But four teams that were at the heart of dynasties by measure of winning successive pennants by decisive margins, excelling in all facets of the game, and dominating their league were virtually unbeatable for consecutive months.  One of the most impressive winning stretches was by the 1938 Yankees--the only one of Manager Joe McCarthy's seven pennant-winners with either Gehrig or DiMaggio (or both) on the roster not to win 100 games; they won 99.  (McCarthy's 1943 pennant-winning Yankees won 98 games, but Gehrig was tragically gone and DiMaggio and a host of his teammates were in the service in the first season that World War II had a big impact on major league rosters.)  Favored with obviously superior talent, the McCarthy Yankees almost every season went on an impressive summer surge to put a stake through the hopes of would-be contenders for the American League pennant.
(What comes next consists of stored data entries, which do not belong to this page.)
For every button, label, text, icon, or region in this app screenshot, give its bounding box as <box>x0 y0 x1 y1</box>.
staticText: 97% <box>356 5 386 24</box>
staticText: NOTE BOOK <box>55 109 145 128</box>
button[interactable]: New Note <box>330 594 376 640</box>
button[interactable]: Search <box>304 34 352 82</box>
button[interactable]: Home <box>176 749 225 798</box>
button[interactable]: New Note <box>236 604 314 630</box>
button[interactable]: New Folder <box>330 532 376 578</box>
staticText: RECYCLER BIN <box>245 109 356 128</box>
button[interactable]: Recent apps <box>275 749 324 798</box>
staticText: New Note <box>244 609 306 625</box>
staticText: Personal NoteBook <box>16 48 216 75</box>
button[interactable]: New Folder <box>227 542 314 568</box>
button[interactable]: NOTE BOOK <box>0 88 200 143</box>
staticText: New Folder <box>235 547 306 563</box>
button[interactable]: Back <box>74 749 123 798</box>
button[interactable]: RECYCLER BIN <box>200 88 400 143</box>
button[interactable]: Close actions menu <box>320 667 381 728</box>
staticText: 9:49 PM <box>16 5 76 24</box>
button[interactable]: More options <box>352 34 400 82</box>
The 1938 Yankees, however, actually found themselves in the midst of a real pennant race with Cleveland and Boston through July.  But from June 23 through August 30, the Yankees won 54 of 67 games (.806) to open up a 15-game lead, never once losing more than one game at a time.  You read right:  for more than two months that year--68 days to be precise--the longest losing streak the Yankees endured was one game--13 times.  The Yankees did not lose consecutive games again until the last day of August and the first day of September.  For the season, the Yankees outscored their opponents by 36 percent (scoring an average of 6.2 runs-per-game to their opponents' 4.5), but during the 68 games they played between June 23 and August 30 (one of which ended in a tie), the Yankees scored 77 percent more runs than they surrendered (528 to 299) for an average score of 7.8 to 4.4.  Twenty-six of their 54 wins were by blowout margins of five runs or more, including all nine games of a winning streak from June 25 to July 4, and in 21 of their victories they held the opposing team to two runs or less, including five shutouts.
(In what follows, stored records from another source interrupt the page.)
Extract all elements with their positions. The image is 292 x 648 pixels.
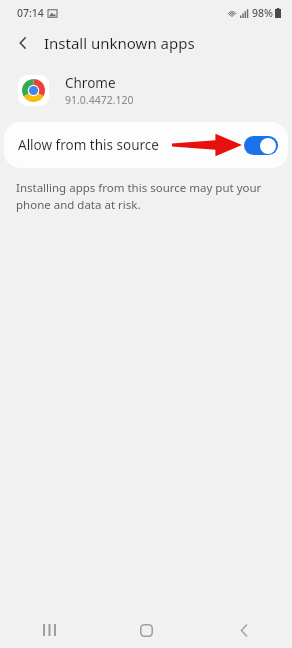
button[interactable]: Home <box>98 612 195 648</box>
staticText: Allow from this source <box>18 136 159 154</box>
staticText: Installing apps from this source may put… <box>16 180 262 213</box>
button[interactable]: Back <box>8 28 38 58</box>
button[interactable]: Chrome <box>0 66 292 114</box>
staticText: 07:14 <box>17 6 44 20</box>
button[interactable]: Back <box>195 612 292 648</box>
staticText: Install unknown apps <box>44 33 195 53</box>
staticText: 98% <box>252 6 273 20</box>
button[interactable]: Allow from this source toggle <box>244 136 278 155</box>
button[interactable]: Allow from this source <box>4 122 288 168</box>
staticText: 91.0.4472.120 <box>65 93 134 107</box>
button[interactable]: Recent apps <box>0 612 98 648</box>
staticText: Chrome <box>65 74 116 92</box>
The team that interrupted the earlier Ruth-Gehrig Yankees' reign of terror with three consecutive run-away pennants from 1929 to 1931 was the Philadelphia Athletics.  Connie Mack's second dynasty (not to be confused with his first from 1910 to 1914) had each of their pennants essentially secured by the beginning of August.  In 1929, the Athletics won 39 of their first 50 games (.780)--never losing more than one at a time--between the start of the season on April 17 and June 15, before enduring their first two-game losing streak just two days shy of two months.  In 1931, after opening the season with five losses in their first seven games, the Athletics went two full months without losing consecutive games, posting a 41-8 (.837) record from April 22 to June 23, including 17 in a row in May.  That two-month stretch, however, left Philadelphia only 2-1/2 games ahead of the Washington Nationals, and it wasn't until 17 wins in 18 games from the middle to the end of July that Mack's men put the pennant out of reach for Washington, not to mention McCarthy's Yankees.  With stellar pitching and the most imposing line-up any side of New York's, the Athletics outscored their opponents by a phenomenal 80 percent (323 to 179) during that two month stretch in 1931.
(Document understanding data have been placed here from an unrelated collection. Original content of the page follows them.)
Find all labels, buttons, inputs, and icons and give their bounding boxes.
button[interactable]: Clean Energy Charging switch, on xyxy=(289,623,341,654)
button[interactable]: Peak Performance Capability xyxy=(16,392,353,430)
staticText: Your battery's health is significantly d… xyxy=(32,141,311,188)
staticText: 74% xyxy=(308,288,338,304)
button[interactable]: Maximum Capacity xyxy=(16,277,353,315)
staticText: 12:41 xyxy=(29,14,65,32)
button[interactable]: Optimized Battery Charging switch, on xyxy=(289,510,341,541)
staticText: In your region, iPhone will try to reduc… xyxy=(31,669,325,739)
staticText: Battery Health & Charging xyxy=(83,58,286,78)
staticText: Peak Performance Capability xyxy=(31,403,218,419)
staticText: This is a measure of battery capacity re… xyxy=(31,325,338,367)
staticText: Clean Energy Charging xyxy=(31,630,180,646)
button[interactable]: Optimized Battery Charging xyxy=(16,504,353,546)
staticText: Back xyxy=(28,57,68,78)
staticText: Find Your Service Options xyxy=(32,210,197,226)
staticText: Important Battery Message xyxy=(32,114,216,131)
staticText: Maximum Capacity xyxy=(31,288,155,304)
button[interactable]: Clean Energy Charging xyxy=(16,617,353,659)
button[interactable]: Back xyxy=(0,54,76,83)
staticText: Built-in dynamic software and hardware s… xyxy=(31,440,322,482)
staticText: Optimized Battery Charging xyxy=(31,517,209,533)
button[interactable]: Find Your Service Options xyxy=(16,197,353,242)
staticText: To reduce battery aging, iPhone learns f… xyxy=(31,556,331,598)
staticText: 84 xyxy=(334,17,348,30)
Baseball's two earliest dynasties of the modern era--the 1906-10 Chicago Cubs and 1910-14 Philadelphia Athletics, both winners of four pennants in five years--also had one of their teams go at least two months without consecutive losses.  In 1911, defending their American League title from the previous season, the Athletics found themselves 2-1/2 games down on August 1 after losing two straight to the first-place Tigers, but followed up with a 39-14 (.736) record from August 2 to October 3 to assume a commanding 12-1/2 game lead before they next lost back-to-back games.  Although never losing two in a row during that stretch, the Athletics were not quite as unbeatable as the other teams discussed here; in a stretch of 22 games extending from August 10 to September 4, Philadelphia was only 13-9, never winning more than three in a row (even if all their losses were singletons).

The most impressive two-month stretch belongs to the 1906 Cubs, who kickstarted their dynasty with a major league-record 116 wins, getting better as the season went on.  After losing consecutive games on July 22 and 23, before which they had not lost two in a row in more than seven weeks since being swept in a May 30 double-header, the 1906 Cubs were in first place with a superb 61-28 (.685) record, on pace to win 105 but only four games ahead of the keeping-up Pittsburgh Pirates.  From July 24 to the end of the season on October 7, however, the unstoppable Cubs lost only eight games, never more than one at a time, while winning 55 (.873) to establish the highest single-season winning percentage (.763) of any team in modern baseball history.  They did not lose two in a row again until the worst possible time--Games 5 and 6 to the White Sox in the only all-Chicago World Series to date.

Including their back-to-back losses in July, Manager Frank Chance's "peerless" Cubs went 88-21 (.807) after their double-header loss on May 30.  Like Mack's second Athletics dynasty and McCarthy's continuance of the Yankee dynasty, the Cubs excelled in every aspect of the game; they certainly had better defense than the Athletics and arguably better defense than the Yankees.  In the final 76 days of the season, during which they played 64 games (the final one ending in a tie) and suffered only eight losses, the Cubs scored more than two-and-a-third times as many runs (308 to 129) as their opponents, and nearly a third of their opponents' runs (32 percent) came in the eight games the Cubs lost.  (On the season, they outscored their opponents by 84 percent.)  The Cubs won 104 or more games in three of the next four years, and 99 in 1908--the year of the "Merkle Game"--when they finished out the season winning 41 of their final 51 (.804), never losing more than one at a time, between August 17 and the tacked-on-to-the-end-of-the-season Merkle Make-Up Game on October 8.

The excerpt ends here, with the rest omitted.